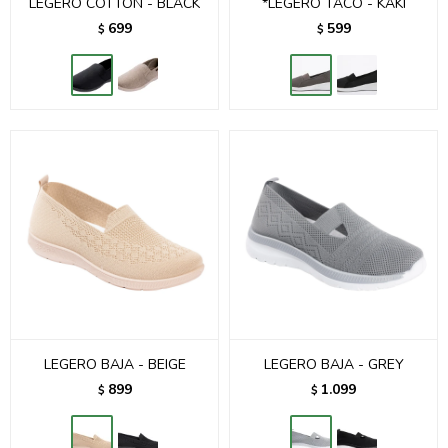
LEGERO COTTON - BLACK
*LEGERO TACO - KAKI
699
599
$
$
LEGERO BAJA - BEIGE
LEGERO BAJA - GREY
899
1.099
$
$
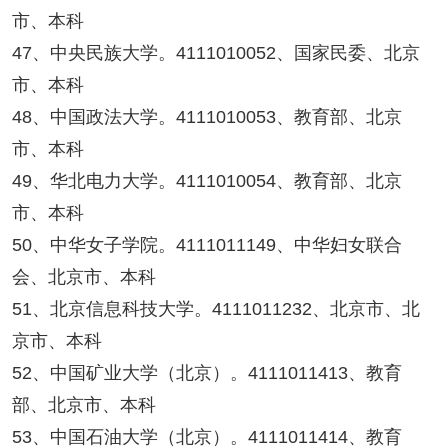
市、本科
47、中央民族大学。4111010052、国家民委、北京
市、本科
48、中国政法大学。4111010053、教育部、北京
市、本科
49、华北电力大学。4111010054、教育部、北京
市、本科
50、中华女子学院。4111011149、中华妇女联合
会、北京市、本科
51、北京信息科技大学。4111011232、北京市、北
京市、本科
52、中国矿业大学（北京）。4111011413、教育
部、北京市、本科
53、中国石油大学（北京）。4111011414、教育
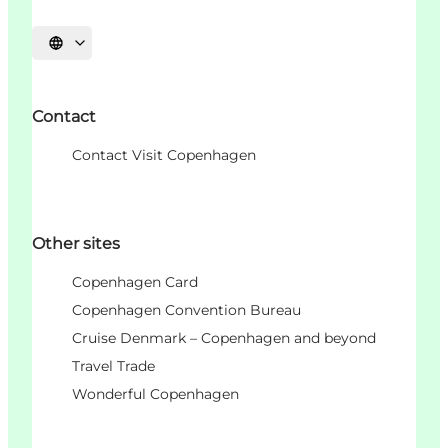
언어 선택
Contact
Contact Visit Copenhagen
Other sites
Copenhagen Card
Copenhagen Convention Bureau
Cruise Denmark – Copenhagen and beyond
Travel Trade
Wonderful Copenhagen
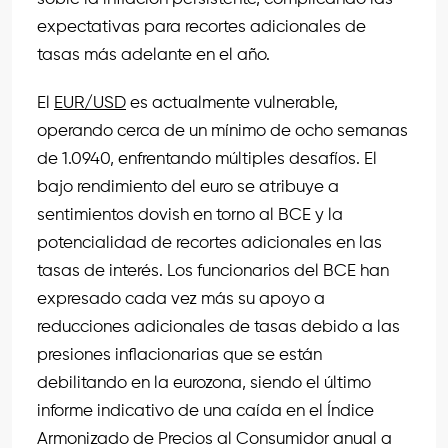
expectativas para recortes adicionales de
tasas más adelante en el año.
El
EUR/USD
es actualmente vulnerable,
operando cerca de un mínimo de ocho semanas
de 1.0940, enfrentando múltiples desafíos. El
bajo rendimiento del euro se atribuye a
sentimientos dovish en torno al BCE y la
potencialidad de recortes adicionales en las
tasas de interés. Los funcionarios del BCE han
expresado cada vez más su apoyo a
reducciones adicionales de tasas debido a las
presiones inflacionarias que se están
debilitando en la eurozona, siendo el último
informe indicativo de una caída en el Índice
Armonizado de Precios al Consumidor anual a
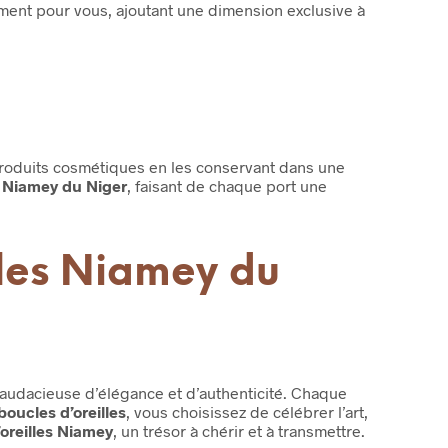
ment pour vous, ajoutant une dimension exclusive à
produits cosmétiques en les conservant dans une
s Niamey du Niger
, faisant de chaque port une
lles Niamey du
 audacieuse d’élégance et d’authenticité. Chaque
boucles d’oreilles
, vous choisissez de célébrer l’art,
oreilles Niamey
, un trésor à chérir et à transmettre.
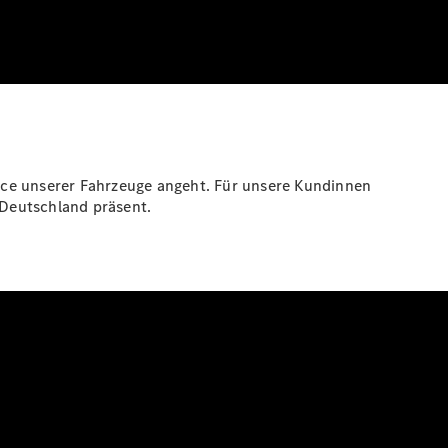
ice unserer Fahrzeuge angeht. Für unsere Kundinnen
 Deutschland präsent.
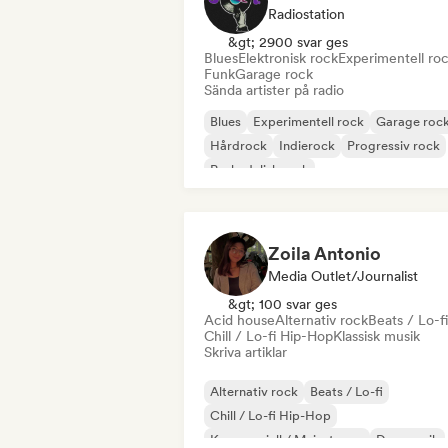
Radiostation
&gt; 2900 svar ges
Blues
Elektronisk rock
Experimentell ro
Funk
Garage rock
Sända artister på radio
Blues
Experimentell rock
Garage roc
Hårdrock
Indierock
Progressiv rock
Psykedelisk rock
Rock & Roll / Klassisk Rock
Zoila Antonio
Media Outlet/Journalist
&gt; 100 svar ges
Acid house
Alternativ rock
Beats / Lo-fi
Chill / Lo-fi Hip-Hop
Klassisk musik
Skriva artiklar
Alternativ rock
Beats / Lo-fi
Chill / Lo-fi Hip-Hop
Kommersiell / Mainstream
Dansmusik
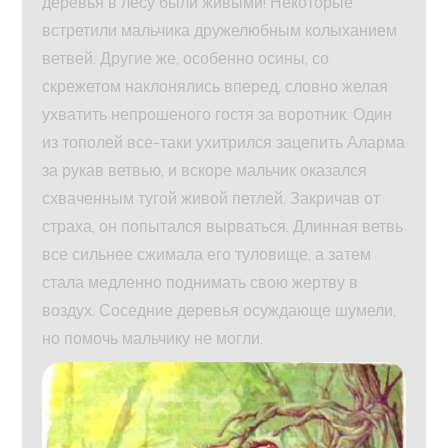
деревья в лесу были живыми! Неко­торые
встретили мальчика дружелюбным колыханием
ветвей. Другие же, особенно осины, со
скрежетом наклонялись вперед, словно желая
ухватить непрошеного гостя за воротник. Один
из тополей все-таки ухитрился зацепить Аларма
за рукав ветвью, и вскоре мальчик оказался
схваченным тугой живой петлей. Закричав от
страха, он попытался вырваться. Длинная ветвь
все сильнее сжимала его туловище, а затем
стала медленно подни­мать свою жертву в
воздух. Соседние деревья осуждающе шумели,
но помочь мальчику не могли.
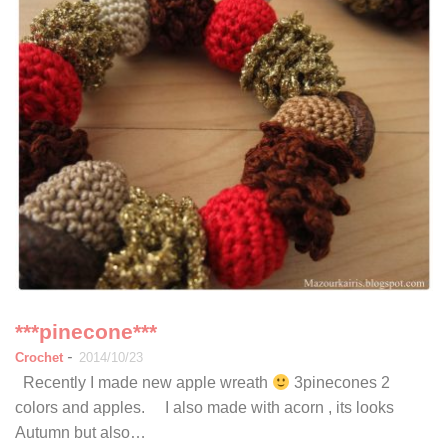
***pinecone***
-
Crochet
2014/10/23
Recently I made new apple wreath
3pinecones 2
colors and apples. I also made with acorn , its looks
Autumn but also…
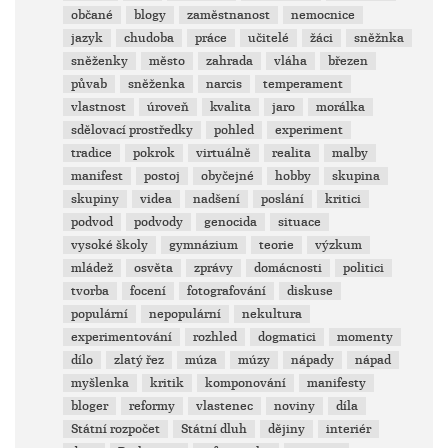
občané
blogy
zaměstnanost
nemocnice
jazyk
chudoba
práce
učitelé
žáci
sněžnka
sněženky
město
zahrada
vláha
březen
půvab
sněženka
narcis
temperament
vlastnost
úroveň
kvalita
jaro
morálka
sdělovací prostředky
pohled
experiment
tradice
pokrok
virtuálně
realita
malby
manifest
postoj
obyčejné
hobby
skupina
skupiny
videa
nadšení
poslání
kritici
podvod
podvody
genocida
situace
vysoké školy
gymnázium
teorie
výzkum
mládež
osvěta
zprávy
domácnosti
politici
tvorba
focení
fotografování
diskuse
populární
nepopulární
nekultura
experimentování
rozhled
dogmatici
momenty
dílo
zlatý řez
múza
múzy
nápady
nápad
myšlenka
kritik
komponování
manifesty
bloger
reformy
vlastenec
noviny
díla
Státní rozpočet
Státní dluh
dějiny
interiér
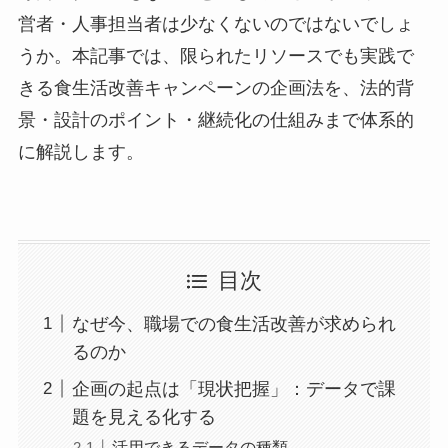
営者・人事担当者は少なくないのではないでしょ
うか。本記事では、限られたリソースでも実践で
きる食生活改善キャンペーンの企画法を、法的背
景・設計のポイント・継続化の仕組みまで体系的
に解説します。
目次
なぜ今、職場での食生活改善が求められ
るのか
企画の起点は「現状把握」：データで課
題を見える化する
活用できるデータの種類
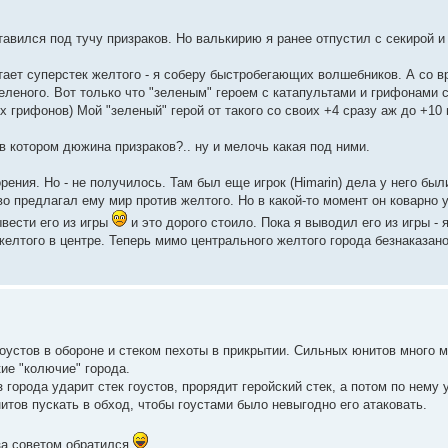
тавился под тучу призраков. Но валькирию я ранее отпустил с секирой 
етает суперстек желтого - я соберу быстробегающих волшебников. А со 
еленого. Вот только что "зеленым" героем с катапультами и грифонами с
х грифонов) Мой "зеленый" герой от такого со своих +4 сразу аж до +10
в котором дюжина призраков?.. ну и мелочь какая под ними.
ния. Но - не получилось. Там был еще игрок (Himarin) дела у него был
иво предлагал ему мир против желтого. Но в какой-то момент он коварно 
ывести его из игры
и это дорого стоило. Пока я выводил его из игры - 
желтого в центре. Теперь мимо центрального желтого города безнаказано
 гоустов в обороне и стеком пехоты в прикрытии. Сильных юнитов много 
ие "колючие" города.
 города ударит стек гоустов, прорядит геройский стек, а потом по нему 
итов пускать в обход, чтобы гоустами было невыгодно его атаковать.
 за советом обратился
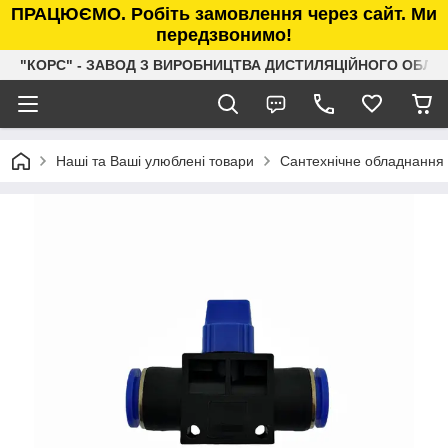
ПРАЦЮЄМО. Робіть замовлення через сайт. Ми
передзвонимо!
"КОРС" - ЗАВОД З ВИРОБНИЦТВА ДИСТИЛЯЦІЙНОГО ОБЛ
Наші та Ваші улюблені товари
Сантехнічне обладнання 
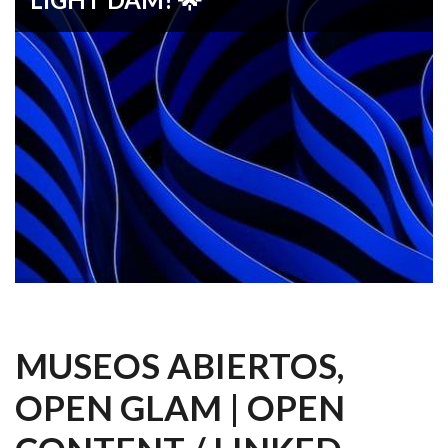
🌟 ¡Transforma la gestión de tus activos digitales con
Light DAM! 🌟
MUSEOS ABIERTOS,
OPEN GLAM | OPEN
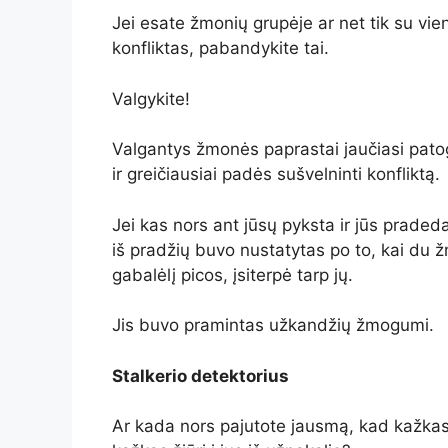
Jei esate žmonių grupėje ar net tik su vie
konfliktas, pabandykite tai.
Valgykite!
Valgantys žmonės paprastai jaučiasi patog
ir greičiausiai padės sušvelninti konfliktą.
Jei kas nors ant jūsų pyksta ir jūs pradedat
iš pradžių buvo nustatytas po to, kai du 
gabalėlį picos, įsiterpė tarp jų.
Jis buvo pramintas užkandžių žmogumi.
Stalkerio detektorius
Ar kada nors pajutote jausmą, kad kažkas į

──────────

EXERCISE PROMPT: In your copy, exclude the pictures and repeat each entry above exactly.

EXERCISE ANSWER:
LEGERO COTTON - BLACK
*LEGERO TACO - KAKI
699
599
$
$
LEGERO BAJA - BEIGE
LEGERO BAJA - GREY
899
1.099
$
$
市、本科
47、中央民族大学。4111010052、国家民委、北京
市、本科
48、中国政法大学。4111010053、教育部、北京
市、本科
49、华北电力大学。4111010054、教育部、北京
市、本科
50、中华女子学院。4111011149、中华妇女联合
会、北京市、本科
51、北京信息科技大学。4111011232、北京市、北
京市、本科
52、中国矿业大学（北京）。4111011413、教育
部、北京市、本科
53、中国石油大学（北京）。4111011414、教育
언어 선택
Contact
Contact Visit Copenhagen
Other sites
Copenhagen Card
Copenhagen Convention Bureau
Cruise Denmark – Copenhagen and beyond
Travel Trade
Wonderful Copenhagen
expectativas para recortes adicionales de
tasas más adelante en el año.
El
EUR/USD
es actualmente vulnerable,
operando cerca de un mínimo de ocho semanas
de 1.0940, enfrentando múltiples desafíos. El
bajo rendimiento del euro se atribuye a
sentimientos dovish en torno al BCE y la
potencialidad de recortes adicionales en las
tasas de interés. Los funcionarios del BCE han
expresado cada vez más su apoyo a
reducciones adicionales de tasas debido a las
presiones inflacionarias que se están
debilitando en la eurozona, siendo el último
informe indicativo de una caída en el Índice
Armonizado de Precios al Consumidor anual a
ment pour vous, ajoutant une dimension exclusive à
produits cosmétiques en les conservant dans une
s Niamey du Niger
, faisant de chaque port une
lles Niamey du
 audacieuse d’élégance et d’authenticité. Chaque
boucles d’oreilles
, vous choisissez de célébrer l’art,
oreilles Niamey
, un trésor à chérir et à transmettre.
ice unserer Fahrzeuge angeht. Für unsere Kundinnen
 Deutschland präsent.
Radiostation
&gt; 2900 svar ges
Blues
Elektronisk rock
Experimentell ro
Funk
Garage rock
Sända artister på radio
Blues
Experimentell rock
Garage roc
Hårdrock
Indierock
Progressiv rock
Psykedelisk rock
Rock & Roll / Klassisk Rock
Zoila Antonio
Media Outlet/Journalist
&gt; 100 svar ges
Acid house
Alternativ rock
Beats / Lo-fi
Chill / Lo-fi Hip-Hop
Klassisk musik
Skriva artiklar
Alternativ rock
Beats / Lo-fi
Chill / Lo-fi Hip-Hop
Kommersiell / Mainstream
Dansmusik
деревья в лесу были живыми! Неко­торые
встретили мальчика дружелюбным колыханием
ветвей. Другие же, особенно осины, со
скрежетом наклонялись вперед, словно желая
ухватить непрошеного гостя за воротник. Один
из тополей все-таки ухитрился зацепить Аларма
за рукав ветвью, и вскоре мальчик оказался
схваченным тугой живой петлей. Закричав от
страха, он попытался вырваться. Длинная ветвь
все сильнее сжимала его туловище, а затем
стала медленно подни­мать свою жертву в
воздух. Соседние деревья осуждающе шумели,
но помочь мальчику не могли.
***pinecone***
-
Crochet
2014/10/23
Recently I made new apple wreath
3pinecones 2
colors and apples. I also made with acorn , its looks
Autumn but also…
občané
blogy
zaměstnanost
nemocnice
jazyk
chudoba
práce
učitelé
žáci
sněžnka
sněženky
město
zahrada
vláha
březen
půvab
sněženka
narcis
temperament
vlastnost
úroveň
kvalita
jaro
morálka
sdělovací prostředky
pohled
experiment
tradice
pokrok
virtuálně
realita
malby
manifest
postoj
obyčejné
hobby
skupina
skupiny
videa
nadšení
poslání
kritici
podvod
podvody
genocida
situace
vysoké školy
gymnázium
teorie
výzkum
mládež
osvěta
zprávy
domácnosti
politici
tvorba
focení
fotografování
diskuse
populární
nepopulární
nekultura
experimentování
rozhled
dogmatici
momenty
dílo
zlatý řez
múza
múzy
nápady
nápad
myšlenka
kritik
komponování
manifesty
bloger
reformy
vlastenec
noviny
díla
Státní rozpočet
Státní dluh
dějiny
interiér
営者・人事担当者は少なくないのではないでしょ
うか。本記事では、限られたリソースでも実践で
きる食生活改善キャンペーンの企画法を、法的背
景・設計のポイント・継続化の仕組みまで体系的
に解説します。
目次
なぜ今、職場での食生活改善が求められ
るのか
企画の起点は「現状把握」：データで課
題を見える化する
活用できるデータの種類
тавился под тучу призраков. Но валькирию я ранее отпустил с секирой 
етает суперстек желтого - я соберу быстробегающих волшебников. А со 
еленого. Вот только что "зеленым" героем с катапультами и грифонами с
х грифонов) Мой "зеленый" герой от такого со своих +4 сразу аж до +10
в котором дюжина призраков?.. ну и мелочь какая под ними.
ния. Но - не получилось. Там был еще игрок (Himarin) дела у него был
иво предлагал ему мир против желтого. Но в какой-то момент он коварно 
ывести его из игры
и это дорого стоило. Пока я выводил его из игры - 
желтого в центре. Теперь мимо центрального желтого города безнаказано
 гоустов в обороне и стеком пехоты в прикрытии. Сильных юнитов много 
ие "колючие" города.
 города ударит стек гоустов, прорядит геройский стек, а потом по нему 
итов пускать в обход, чтобы гоустами было невыгодно его атаковать.
 за советом обратился
ПРАЦЮЄМО. Робіть замовлення через сайт. Ми
передзвонимо!
"КОРС" - ЗАВОД З ВИРОБНИЦТВА ДИСТИЛЯЦІЙНОГО ОБЛ
Наші та Ваші улюблені товари
Сантехнічне обладнання 
🌟 ¡Transforma la gestión de tus activos digitales con
Light DAM! 🌟
MUSEOS ABIERTOS,
OPEN GLAM | OPEN
Jei esate žmonių grupėje ar net tik su vie
konfliktas, pabandykite tai.
Valgykite!
Valgantys žmonės paprastai jaučiasi patog
ir greičiausiai padės sušvelninti konfliktą.
Jei kas nors ant jūsų pyksta ir jūs pradedat
iš pradžių buvo nustatytas po to, kai du 
gabalėlį picos, įsiterpė tarp jų.
Jis buvo pramintas užkandžių žmogumi.
Stalkerio detektorius
Ar kada nors pajutote jausmą, kad kažkas į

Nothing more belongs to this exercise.